┏━━
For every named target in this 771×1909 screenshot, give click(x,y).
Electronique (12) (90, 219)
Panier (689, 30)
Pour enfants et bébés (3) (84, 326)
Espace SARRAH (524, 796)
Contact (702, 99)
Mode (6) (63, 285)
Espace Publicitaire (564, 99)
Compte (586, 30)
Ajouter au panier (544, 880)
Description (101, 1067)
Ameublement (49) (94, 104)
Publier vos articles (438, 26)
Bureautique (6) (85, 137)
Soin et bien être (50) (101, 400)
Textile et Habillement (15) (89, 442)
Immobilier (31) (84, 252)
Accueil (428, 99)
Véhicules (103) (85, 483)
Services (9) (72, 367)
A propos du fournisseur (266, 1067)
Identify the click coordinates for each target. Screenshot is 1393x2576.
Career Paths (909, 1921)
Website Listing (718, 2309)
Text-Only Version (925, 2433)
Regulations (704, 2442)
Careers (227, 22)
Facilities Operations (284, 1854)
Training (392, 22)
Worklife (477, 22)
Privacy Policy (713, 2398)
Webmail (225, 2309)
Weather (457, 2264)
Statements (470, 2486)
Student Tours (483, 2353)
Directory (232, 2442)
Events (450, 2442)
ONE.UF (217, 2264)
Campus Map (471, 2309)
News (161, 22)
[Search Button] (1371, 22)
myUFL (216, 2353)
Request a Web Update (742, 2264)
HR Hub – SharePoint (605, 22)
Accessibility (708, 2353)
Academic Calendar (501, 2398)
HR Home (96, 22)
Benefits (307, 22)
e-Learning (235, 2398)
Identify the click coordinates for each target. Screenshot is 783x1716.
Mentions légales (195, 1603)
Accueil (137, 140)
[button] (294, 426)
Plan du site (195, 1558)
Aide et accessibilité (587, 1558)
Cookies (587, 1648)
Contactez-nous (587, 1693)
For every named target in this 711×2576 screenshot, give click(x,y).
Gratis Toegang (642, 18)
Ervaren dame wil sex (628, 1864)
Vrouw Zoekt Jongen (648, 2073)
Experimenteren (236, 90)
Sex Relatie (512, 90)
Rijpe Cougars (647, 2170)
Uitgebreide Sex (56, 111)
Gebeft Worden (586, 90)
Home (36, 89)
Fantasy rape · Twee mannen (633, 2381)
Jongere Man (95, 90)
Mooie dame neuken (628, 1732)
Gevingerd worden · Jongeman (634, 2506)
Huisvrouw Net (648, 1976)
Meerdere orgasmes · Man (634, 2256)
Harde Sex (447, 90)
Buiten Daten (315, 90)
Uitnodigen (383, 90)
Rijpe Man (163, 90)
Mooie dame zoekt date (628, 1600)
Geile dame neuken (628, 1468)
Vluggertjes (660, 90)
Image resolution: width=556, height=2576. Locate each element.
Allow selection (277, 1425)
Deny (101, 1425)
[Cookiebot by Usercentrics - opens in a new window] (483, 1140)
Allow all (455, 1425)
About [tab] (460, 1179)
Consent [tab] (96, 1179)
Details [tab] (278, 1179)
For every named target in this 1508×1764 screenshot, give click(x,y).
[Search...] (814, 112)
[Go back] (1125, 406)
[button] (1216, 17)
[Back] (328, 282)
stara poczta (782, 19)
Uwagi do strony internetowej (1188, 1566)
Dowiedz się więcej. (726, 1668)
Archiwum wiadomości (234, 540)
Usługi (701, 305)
┗━━
WHAT IS EXPECTED
Whenever a line in the material contains the word "Espace", copy that line.

PROBLEM SOLUTION
Espace SARRAH (524, 796)
Espace Publicitaire (564, 99)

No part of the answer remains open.